Par François Mathieu


La Bibliothèque de la Pléiade publie le premier tome des OEuvres complètes d'Henri Michaux, poète majeur de notre siècle. Grand voyageur avide d'espaces lointains, il arpenta longuement l'infini de son domaine intérieur, "l'Espace du dedans ".

 

Dans une conférence qu'il consacre en 1941 à un écrivain alors peu connu, Henri Michaux, l'enthousiaste André Gide dit : "Quel que soit un auteur, et si difficile soit-il [...], c'est toujours par le côté humain, le plus généralement humain qu'il sied de l'aborder. Une île ne se présente jamais ou presque, en falaises de tous côtés. [...] Les parois verticales, c'est par en haut qu'il faut les voir. Tant que nous restons à leur pied, elles découragent" (1).

 

Vers l'île Michaux, guidés par quelques textes phares

Aborder dans l'île Michaux n'était pas facile. Il y avait bien "un versant non abrupt par où pouvoir tenter son escalade"(2), quelques textes phares par-ci par-là dans telle anthologie ou tel manuel. Ignorants, mais admirateurs naïfs, nous récitions "Le grand combat" : "Il l'emparouille et l'endosque contre terre..." Sûr, le discret Michaux ne nous avait pas facilité l'accès : il publia beaucoup dans des revues et s'opposa, tant qu'il le put, à la publication de ses oeuvres dans des collections dites de poche. Voulions-nous lire, par exemple, Qui je fus, sa première oeuvre longue publiée chez Gallimard en 1927, parce qu'elle contient "Le grand combat" qui nous avait tant mis l'eau poétique à la bouche, il fallait se heurter à l'abrupt et sempiternel "non !" de quelque bibliothécaire impuissant(e) ou fouiller ad eternam dans les rayons ou les caisses de bouquinistes. Puis il y eut, au lendemain de la mort d'Henri Michaux (en 1984), cette sorte de libération mesurée qui fit que l'édition transgressa l'aversion de l'écrivain pour "le poche" (pourquoi ?) et que l'on put lire enPoésie Gallimard ou L'Imaginaire Gallimard ne fût-ce que Plume (3). Nous étions avides (à vide?) et en voulions toujours plus. Notre désir est maintenant en partie comblé avec le premier des trois volumes annoncés dans la Pléiade, qui composeront les OEuvres complètes, volume préparé par Raymond Bellour et Ysé Tran.

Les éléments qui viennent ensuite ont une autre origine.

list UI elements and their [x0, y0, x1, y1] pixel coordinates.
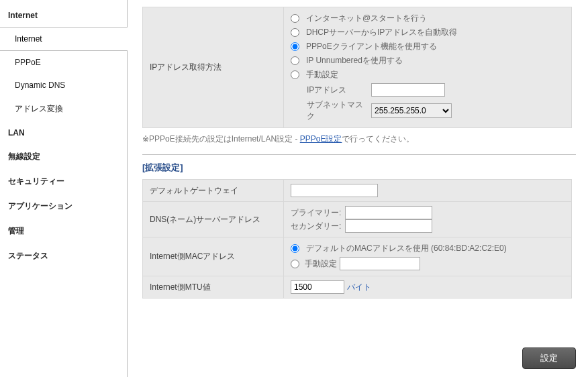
radio-dhcp-input[interactable] — [291, 28, 299, 37]
separator — [142, 154, 576, 155]
main-content: IPアドレス取得方法 インターネット@スタートを行う DHCPサーバーからIPア… — [128, 0, 588, 377]
nav-item-internet[interactable]: Internet — [0, 27, 127, 51]
extended-title: [拡張設定] — [142, 162, 576, 174]
nav-section-security[interactable]: セキュリティー — [0, 169, 127, 194]
mtu-input[interactable] — [291, 280, 344, 294]
nav-section-internet[interactable]: Internet — [0, 4, 127, 27]
mtu-label: Internet側MTU値 — [143, 276, 284, 299]
nav-item-dynamic-dns[interactable]: Dynamic DNS — [0, 74, 127, 97]
pppoe-note: ※PPPoE接続先の設定はInternet/LAN設定 - PPPoE設定で行っ… — [142, 133, 576, 145]
radio-unnumbered-input[interactable] — [291, 56, 299, 65]
radio-pppoe-input[interactable] — [291, 42, 299, 51]
note-suffix: で行ってください。 — [342, 134, 414, 144]
mac-label: Internet側MACアドレス — [143, 237, 284, 276]
submit-button[interactable]: 設定 — [522, 347, 576, 369]
mac-default-input[interactable] — [291, 244, 299, 253]
radio-manual[interactable]: 手動設定 — [291, 68, 565, 82]
ip-method-label: IPアドレス取得方法 — [143, 7, 284, 128]
manual-ip-label: IPアドレス — [307, 85, 367, 96]
nav-section-wireless[interactable]: 無線設定 — [0, 144, 127, 169]
dns-label: DNS(ネーム)サーバーアドレス — [143, 202, 284, 237]
dns-secondary-label: セカンダリー: — [291, 219, 345, 233]
radio-dhcp[interactable]: DHCPサーバーからIPアドレスを自動取得 — [291, 25, 565, 40]
mtu-unit: バイト — [347, 282, 371, 292]
radio-atstart-label: インターネット@スタートを行う — [306, 13, 427, 24]
gateway-label: デフォルトゲートウェイ — [143, 180, 284, 202]
nav-item-address-translation[interactable]: アドレス変換 — [0, 97, 127, 121]
radio-dhcp-label: DHCPサーバーからIPアドレスを自動取得 — [306, 27, 457, 38]
manual-mask-label: サブネットマスク — [307, 99, 367, 122]
pppoe-settings-link[interactable]: PPPoE設定 — [300, 134, 342, 144]
extended-table: デフォルトゲートウェイ DNS(ネーム)サーバーアドレス プライマリー: セカン… — [142, 179, 572, 299]
dns-primary-label: プライマリー: — [291, 206, 345, 219]
mac-manual-input[interactable] — [291, 260, 299, 268]
radio-atstart-input[interactable] — [291, 14, 299, 23]
gateway-input[interactable] — [291, 184, 378, 197]
radio-pppoe-label: PPPoEクライアント機能を使用する — [306, 41, 437, 52]
sidebar: Internet Internet PPPoE Dynamic DNS アドレス… — [0, 0, 128, 377]
radio-atstart[interactable]: インターネット@スタートを行う — [291, 11, 565, 25]
nav-section-status[interactable]: ステータス — [0, 244, 127, 268]
manual-mask-select[interactable]: 255.255.255.0 — [371, 103, 452, 118]
mac-manual-label: 手動設定 — [305, 258, 337, 270]
note-prefix: ※PPPoE接続先の設定はInternet/LAN設定 - — [142, 134, 300, 144]
mac-default-label: デフォルトのMACアドレスを使用 (60:84:BD:A2:C2:E0) — [306, 243, 507, 254]
manual-ip-input[interactable] — [371, 83, 445, 97]
radio-manual-input[interactable] — [291, 70, 299, 79]
dns-secondary-input[interactable] — [345, 219, 432, 233]
radio-pppoe[interactable]: PPPoEクライアント機能を使用する — [291, 40, 565, 54]
nav-item-pppoe[interactable]: PPPoE — [0, 51, 127, 74]
nav-section-application[interactable]: アプリケーション — [0, 194, 127, 219]
ip-method-table: IPアドレス取得方法 インターネット@スタートを行う DHCPサーバーからIPア… — [142, 7, 572, 128]
radio-manual-label: 手動設定 — [306, 69, 338, 80]
radio-unnumbered[interactable]: IP Unnumberedを使用する — [291, 54, 565, 68]
nav-section-lan[interactable]: LAN — [0, 121, 127, 144]
mac-manual-radio[interactable]: 手動設定 — [291, 256, 420, 272]
mac-manual-value[interactable] — [340, 257, 420, 270]
dns-primary-input[interactable] — [345, 206, 432, 219]
ip-method-options: インターネット@スタートを行う DHCPサーバーからIPアドレスを自動取得 PP… — [284, 7, 572, 128]
nav-section-admin[interactable]: 管理 — [0, 219, 127, 244]
radio-unnumbered-label: IP Unnumberedを使用する — [306, 55, 403, 66]
mac-default-radio[interactable]: デフォルトのMACアドレスを使用 (60:84:BD:A2:C2:E0) — [291, 241, 565, 256]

Outre des écrits épars, encore plus inaccessibles jusqu'à aujourd'hui, ce tome I contient "Qui je fus", "Ecuador", "Un barbare en Asie", "La nuit remue", "Plume", "Lointain intérieur", "Peintures", "Arbres des tropiques", "Tu vas être père", "L'espace du dedans", "Epreuves-exorcismes" et le prestigieux "Peintures et dessins" déjà publié en 1946 aux éd. Point du jour, et qui marque le moment où Michaux, devenu pleinement peintre, tisse ce lien étroit (possible) entre son écriture (de Mes propriétés à Apparitions) et sa peinture.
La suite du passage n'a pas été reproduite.